I’ve never had the pleasure of tasting this dish, but I see that Coon’s Irish Moss dessert wasn’t as rare and exotic as I imagined—Fannie Farmer included it in her famed early 20th century cookbook  and a much more recent Block Island cookbook  also put it on the menu. I love the Haiku-like simplicity of how the recipe starts:

Gather fresh moss on the beach.
Rinse well in cold water and
Spread in the sun to dry.

Whether I’ll ever gather sufficient moss and stick-to-itiveness to make such a dish happen, I can’t say.

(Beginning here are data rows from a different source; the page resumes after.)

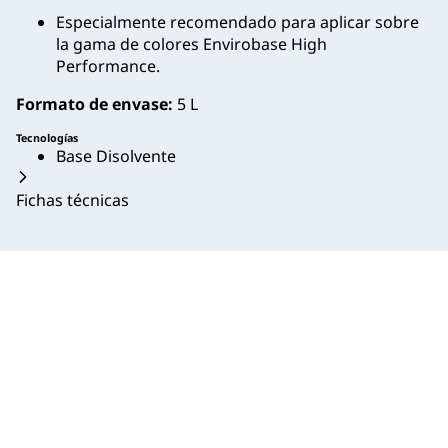
Especialmente recomendado para aplicar sobre
la gama de colores Envirobase High
Performance.
Formato de envase:
5 L
Tecnologías
Base Disolvente
Fichas técnicas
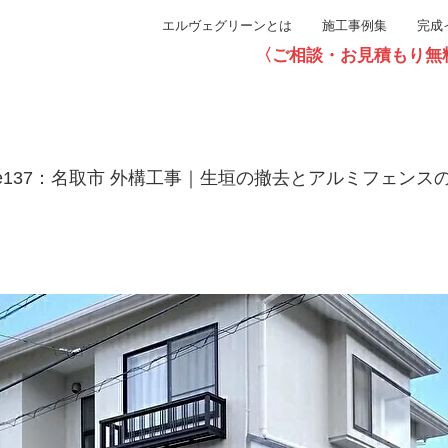
エルヴェグリーンとは
施工事例集
完成
〈ご相談・お見積もり無料〉直通0
se137：名取市 外構工事｜生垣の撤去とアルミフェンス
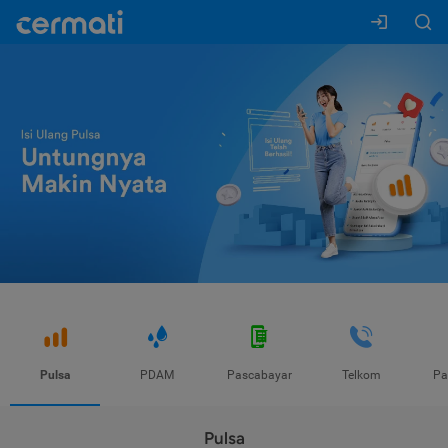
Pulsa
PDAM
Pascabayar
Telkom
Pa
Pulsa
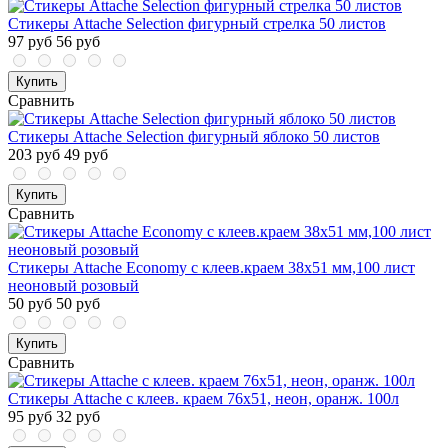
Стикеры Attache Selection фигурный стрелка 50 листов
97 руб
56 руб
Купить
Сравнить
Стикеры Attache Selection фигурный яблоко 50 листов
203 руб
49 руб
Купить
Сравнить
Стикеры Attache Economy с клеев.краем 38x51 мм,100 лист
неоновый розовый
50 руб
50 руб
Купить
Сравнить
Стикеры Attache с клеев. краем 76х51, неон, оранж. 100л
95 руб
32 руб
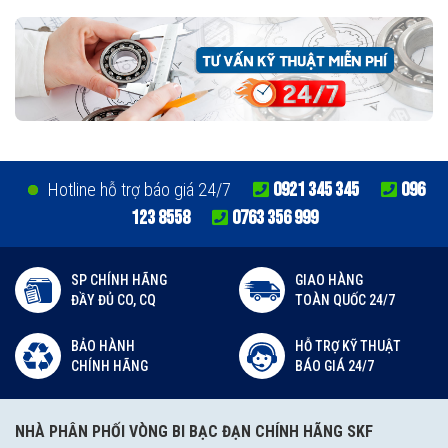
0921 345 345
096
Hotline hỗ trợ báo giá 24/7
123 8558
0763 356 999
SP CHÍNH HÃNG
GIAO HÀNG
ĐẦY ĐỦ CO, CQ
TOÀN QUỐC 24/7
BẢO HÀNH
HỖ TRỢ KỸ THUẬT
CHÍNH HÃNG
BÁO GIÁ 24/7
NHÀ PHÂN PHỐI VÒNG BI BẠC ĐẠN CHÍNH HÃNG SKF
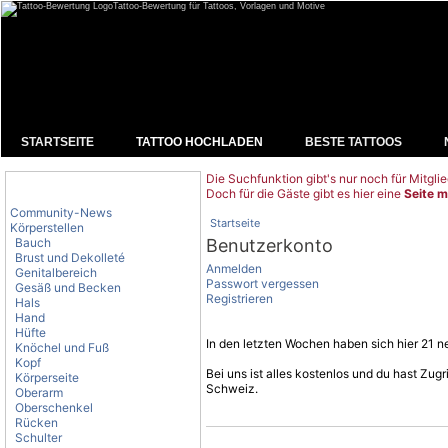
Tattoo-Bewertung für Tattoos, Vorlagen und Motive
STARTSEITE
TATTOO HOCHLADEN
BESTE TATTOOS
Die Suchfunktion gibt's nur noch für Mitglie
Tattoo-Kategorien
Doch für die Gäste gibt es hier eine
Seite m
Community-News
Startseite
Körperstellen
Bauch
Benutzerkonto
Brust und Dekolleté
Anmelden
Genitalbereich
Passwort vergessen
Gesäß und Becken
Registrieren
Hals
Hand
Hüfte
In den letzten Wochen haben sich hier 21 ne
Knöchel und Fuß
Kopf
Bei uns ist alles kostenlos und du hast Zu
Körperseite
Schweiz.
Oberarm
Oberschenkel
Rücken
Schulter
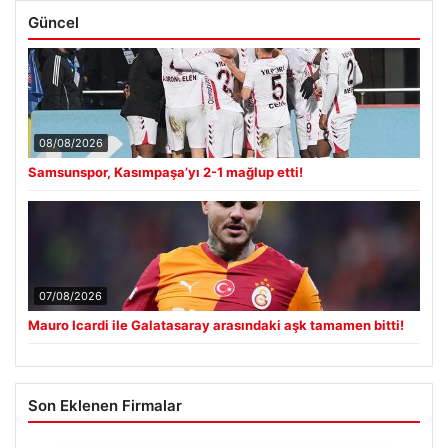
Güncel
08/08/2026
Samsunspor, Kasımpaşa’yı 2-1 mağlup etti!
07/08/2026
Mauro Icardi ile Galatasaray arasındaki aşk tamamen bitti!
Son Eklenen Firmalar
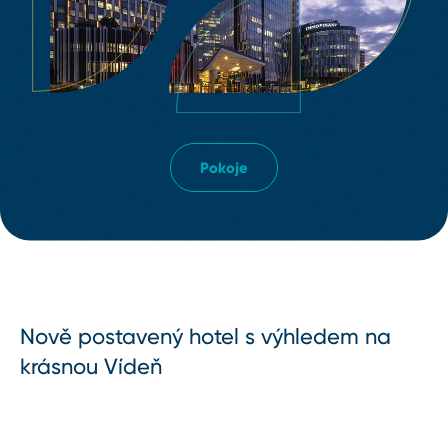
Pokoje
Nově postavený hotel s výhledem na
krásnou Vídeň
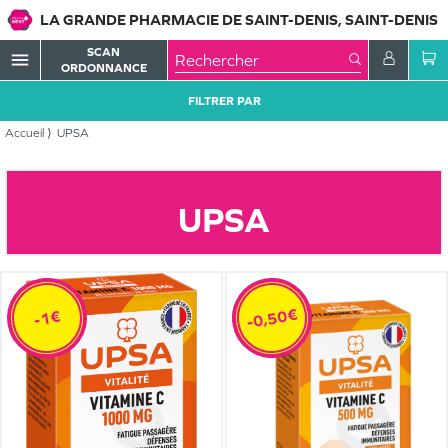
LA GRANDE PHARMACIE DE SAINT-DENIS, SAINT-DENIS
SCAN
menu
ORDONNANCE
FILTRER PAR
Accueil
UPSA
UPSA
-0,50€
-1€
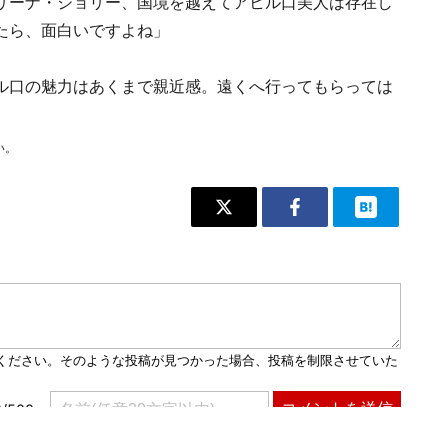
リーナ・ジョリー、国境を越えてアヒル口美人は存在し
たら、面白いですよね」
ル口の魅力はあくまで親近感。遠くへ行ってもらっては
い。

But it does make me appreciate the abundance of both land and sea, and long for the harvest that happens so much less often these days at the individual level, but is there for the taking. The satisfaction it yields is as filling as the food itself.

(A shout out here to my nephew Will, too, who has inspired me with his artful foraging! I still want a mushroom lesson).

Soccer Moms, Step Aside!

If you haven’t heard of EO Wilson, here is a man who is easy to admire. He specializes in ants—in fact, he’s the leading expert on ants—but he shares his own devoted fascination and stewardship generously with the world at large, promoting the Encyclopedia of Life and offering sweet optimism for the fate of the human race and other species, based on our smarts and our sense and our compassion and enthusiasm.

I was looking him up because he coined the term “biophilia” and in fact wrote a book with that title, and it basically means a love for all living things, an instinct that draws us to notice, to be attentive to other forms of life. But I was sidetracked by a quote from him that rose up at me on the search page:

 Soccer moms are the enemy of natural history and the full development of a child.

From what I understand about Mr. Wilson, he’s a nice man, and I am sure he likes moms nearly as much as he likes ants, or that at least he extends his magnanimous biophilia to the species of highly motivated human females who aim to edify their kids. But people got his point, about kids who are not free to explore, who are programmed and scheduled and limited in the ability to muck around aimlessly outdoors (a practice that can lead to quite wonderful discoveries!). The book Last Child in the Woods expounds on that very same theme.

Lest I offend anybody, I myself have been a soccer mom, and actually the time running around on the fresh mown grass, and seeing the early autumn sun descend behind the scrimmage, while not exactly an environmental safari, is a fairly wholesome pastime. So it’s not the soccer, nor the moms who encourage it to which Wilson refers—it’s the cliché of the minivan on overdrive, zipping from selected activity to selected activity without regard for exploration, expansion, or for what simple time in nature may have to offer.

It’s worth reading the whole interview on the Nova Web page. When asked to elaborate more on what children being out of touch with the natural world may mean, Wilson added:

 What does it mean when you say a child or a person hasn’t fully developed? Suburban environment, watching football, moving up the ladder at the local corporation, sex, children—all that is pretty satisfying. But what does it mean to have a world that just comes down to that? It’s hard to say. All I know is that not developing in that direction, having enough people not having a sense of place associated with nature, is very dangerous to the environment.

Food for thought, Mr. Wilson. For soccer moms and–come to think of it–for all of the rest of us.